The Speech Input API is designed to give developers a way to write web apps that allow full speech recognition — the transcription from speech-to-text occurs on a speech server after your voice is recorded.
Chrome 11 beta is currently the only browser that supports the brand new Speech Input API and in my testing the results were mixed. So long as you raise your voice the app generally gets things right, though “Webmonkey” was interpreted as, ahem, “wet monkey.”
It’s worth noting that I did my testing using a built-in mic on my MacBook Pro, which is perhaps not the best sound source, especially since others seem to have had better luck.
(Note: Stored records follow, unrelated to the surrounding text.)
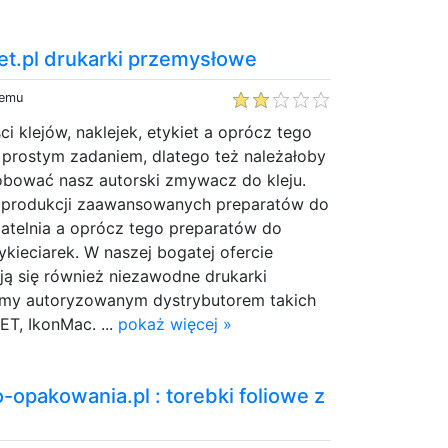
jet.pl drukarki przemysłowe
temu
i klejów, naklejek, etykiet a oprócz tego
t prostym zadaniem, dlatego też należałoby
róbować nasz autorski zmywacz do kleju.
w produkcji zaawansowanych preparatów do
patelnia a oprócz tego preparatów do
kieciarek. W naszej bogatej ofercie
ją się również niezawodne drukarki
śmy autoryzowanym dystrybutorem takich
ET, IkonMac. ...
pokaż więcej »
opakowania.pl : torebki foliowe z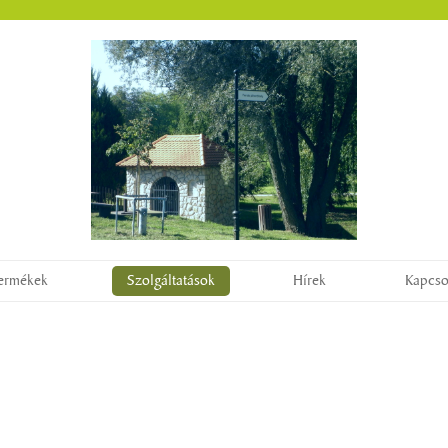
ermékek
Szolgáltatások
Hírek
Kapcso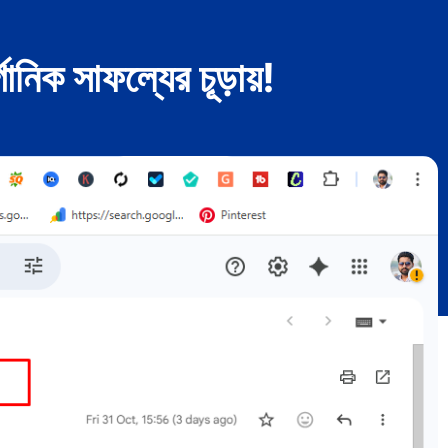
িক সাফল্যের চূড়ায়!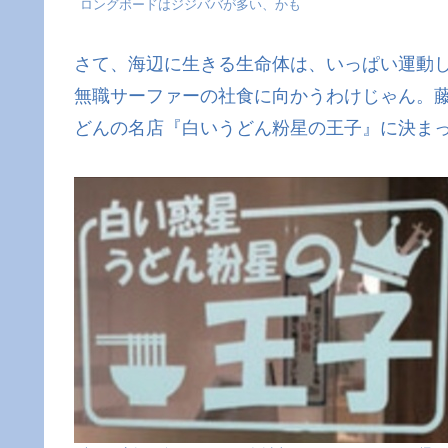
ロングボードはジジババが多い、かも
さて、海辺に生きる生命体は、いっぱい運動
無職サーファーの社食に向かうわけじゃん。藤沢
どんの名店『白いうどん粉星の王子』に決ま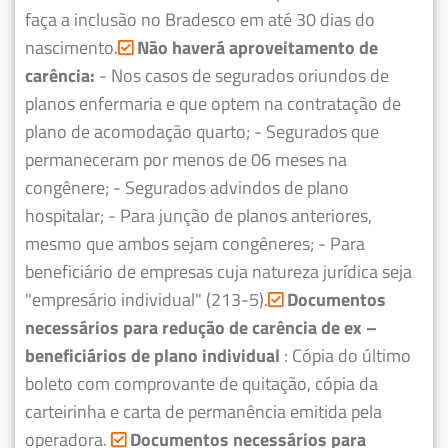
faça a inclusão no Bradesco em até 30 dias do
nascimento.
Não haverá aproveitamento de
carência:
- Nos casos de segurados oriundos de
planos enfermaria e que optem na contratação de
plano de acomodação quarto;
- Segurados que
permaneceram por menos de 06 meses na
congênere;
- Segurados advindos de plano
hospitalar;
- Para junção de planos anteriores,
mesmo que ambos sejam congêneres;
- Para
beneficiário de empresas cuja natureza jurídica seja
"empresário individual" (213-5).
Documentos
necessários para redução de carência de ex –
beneficiários de plano individual
: Cópia do último
boleto com comprovante de quitação, cópia da
carteirinha e carta de permanência emitida pela
operadora.
Documentos necessários para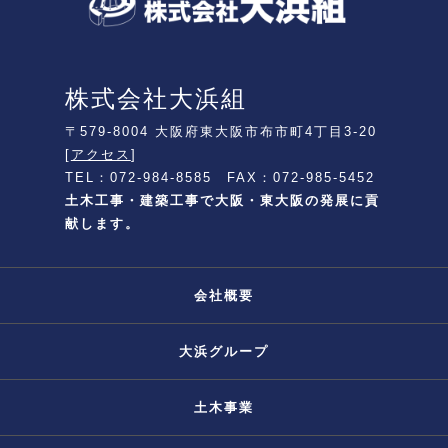
株式会社大浜組
〒579-8004 大阪府東大阪市布市町4丁目3-20
[
アクセス
]
TEL：072-984-8585 FAX：072-985-5452
土木工事・建築工事で大阪・東大阪の発展に貢
献します。
会社概要
大浜グループ
土木事業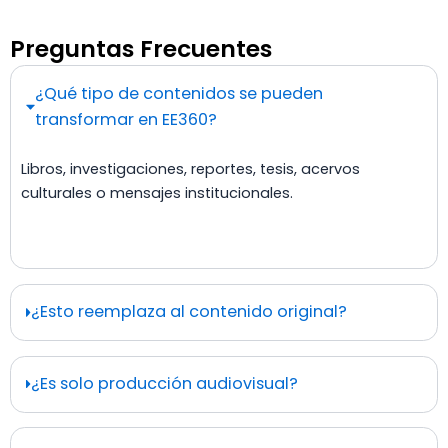
Preguntas Frecuentes
¿Qué tipo de contenidos se pueden
transformar en EE360?
Libros, investigaciones, reportes, tesis, acervos
culturales o mensajes institucionales.
¿Esto reemplaza al contenido original?
¿Es solo producción audiovisual?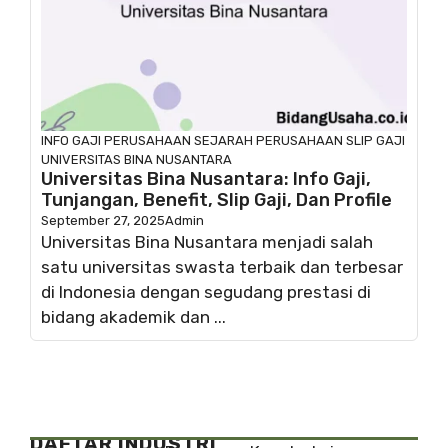
INFO GAJI
PERUSAHAAN
SEJARAH PERUSAHAAN
SLIP GAJI
UNIVERSITAS BINA NUSANTARA
Universitas Bina Nusantara: Info Gaji,
Tunjangan, Benefit, Slip Gaji, Dan Profile
September 27, 2025
Admin
Universitas Bina Nusantara menjadi salah
satu universitas swasta terbaik dan terbesar
di Indonesia dengan segudang prestasi di
bidang akademik dan ...
DAFTAR INDUSTRI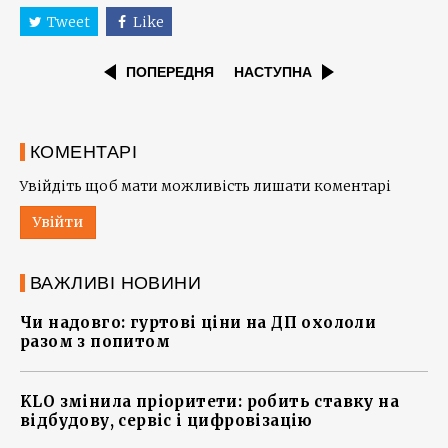
Tweet
Like
ПОПЕРЕДНЯ
НАСТУПНА
КОМЕНТАРІ
Увійдіть щоб мати можливість лишати коментарі
Увійти
ВАЖЛИВІ НОВИНИ
Чи надовго: гуртові ціни на ДП охололи
разом з попитом
KLO змінила пріоритети: робить ставку на
відбудову, сервіс і цифровізацію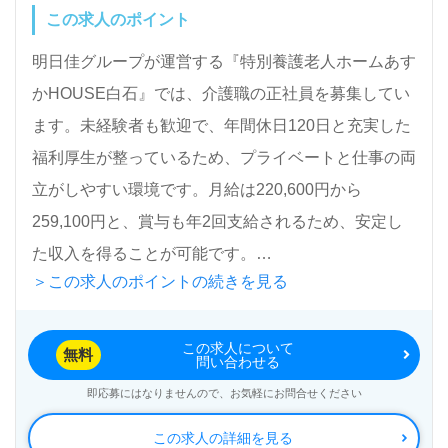
この求人のポイント
明日佳グループが運営する『特別養護老人ホームあす
かHOUSE白石』では、介護職の正社員を募集してい
ます。未経験者も歓迎で、年間休日120日と充実した
福利厚生が整っているため、プライベートと仕事の両
立がしやすい環境です。月給は220,600円から
259,100円と、賞与も年2回支給されるため、安定し
た収入を得ることが可能です。
＞この求人のポイントの続きを見る
この施設は入居定員100名の全室個室を完備してお
この求人について
り、穏やかな職場環境が魅力です。介護職としての経
無料
問い合わせる
験がない方でも、丁寧な研修プログラムが用意されて
即応募にはなりませんので、お気軽にお問合せください
いるため、専門知識を身につけながら成長できるチャ
この求人の詳細を見る
ンスがあります。また、看護助手や介護職の経験があ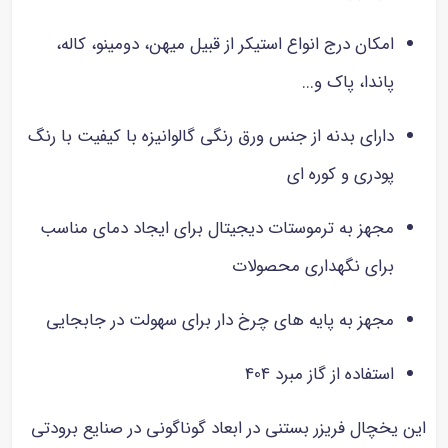
امکان درج انواع استیکر از قبیل میهن، دومینو، کاله،
پاندا، پاک و...
دارای بدنه از جنس ورق رنگی گالوانیزه با کیفیت با رنگ
پودری و کوره ای
مجهز به ترموستات دیجیتال برای ایجاد دمای مناسب
برای نگهداری محصولات
مجهز به پایه های چرخ دار برای سهولت در جابجایی
استفاده از گاز مبرد 404
این یخچال فریزر بستنی در ابعاد گوناگونی در صنایع برودتی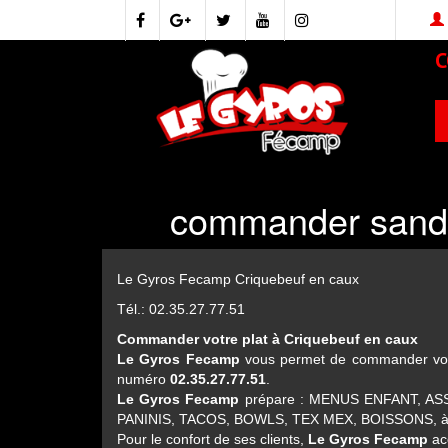
commander sandw
Le Gyros Fecamp Criquebeuf en caux
Tél.: 02.35.27.77.51
Commander votre plat à Criquebeuf en caux
Le Gyros Fecamp
vous permet de commander votre
numéro
02.35.27.77.51
.
Le Gyros Fecamp
prépare : MENUS ENFANT, A
PANINIS, TACOS, BOWLS, TEX MEX, BOISSONS, à Cr
Pour le confort de ses clients,
Le Gyros Fecamp
acc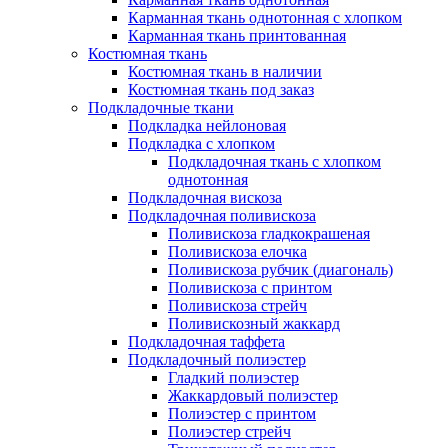
Карманная ткань однотонная с хлопком
Карманная ткань принтованная
Костюмная ткань
Костюмная ткань в наличии
Костюмная ткань под заказ
Подкладочные ткани
Подкладка нейлоновая
Подкладка с хлопком
Подкладочная ткань с хлопком
однотонная
Подкладочная вискоза
Подкладочная поливискоза
Поливискоза гладкокрашеная
Поливискоза елочка
Поливискоза рубчик (диагональ)
Поливискоза с принтом
Поливискоза стрейч
Поливискозный жаккард
Подкладочная таффета
Подкладочный полиэстер
Гладкий полиэстер
Жаккардовый полиэстер
Полиэстер с принтом
Полиэстер стрейч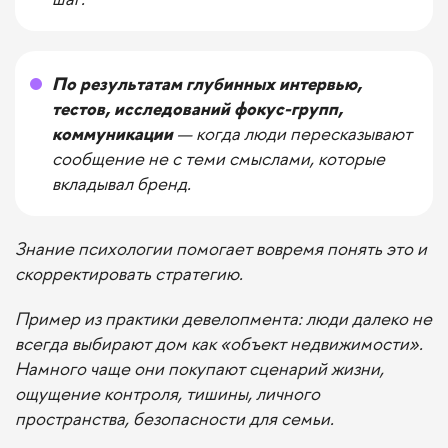
По результатам глубинных интервью,
тестов, исследований фокус-групп,
коммуникации
— когда люди пересказывают
сообщение не с теми смыслами, которые
вкладывал бренд.
Знание психологии помогает вовремя понять это и
скорректировать стратегию.
Пример из практики девелопмента: люди далеко не
всегда выбирают дом как «объект недвижимости».
Намного чаще они покупают сценарий жизни,
ощущение контроля, тишины, личного
пространства, безопасности для семьи.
But, like most software that uses voice input, clearly the transcription in Google’s sample app is far from perfect.
However, as the Speech Input API gains more support it will open an entirely new set of possibilities for web apps, enabling everything from online speech-to-text services, realtime video transcriptions, voice chat logs or song lyric generators. Voice input could be particularly helpful on mobile devices and would go a long way toward making web-based apps as compelling as native apps. Voice input also opens up a whole new range of possibilities in creating a more accessible web — fill in forms via speech, browse by voice and so on. Not all of these features are specifically addressed in the new API or Google’s demo, but it’s not hard to imagine creative developers finding a way to make them possible.
Unfortunately, based on this early, very experimental example of the Speech Input API it’s going to be a while before you’re talking your way around the web.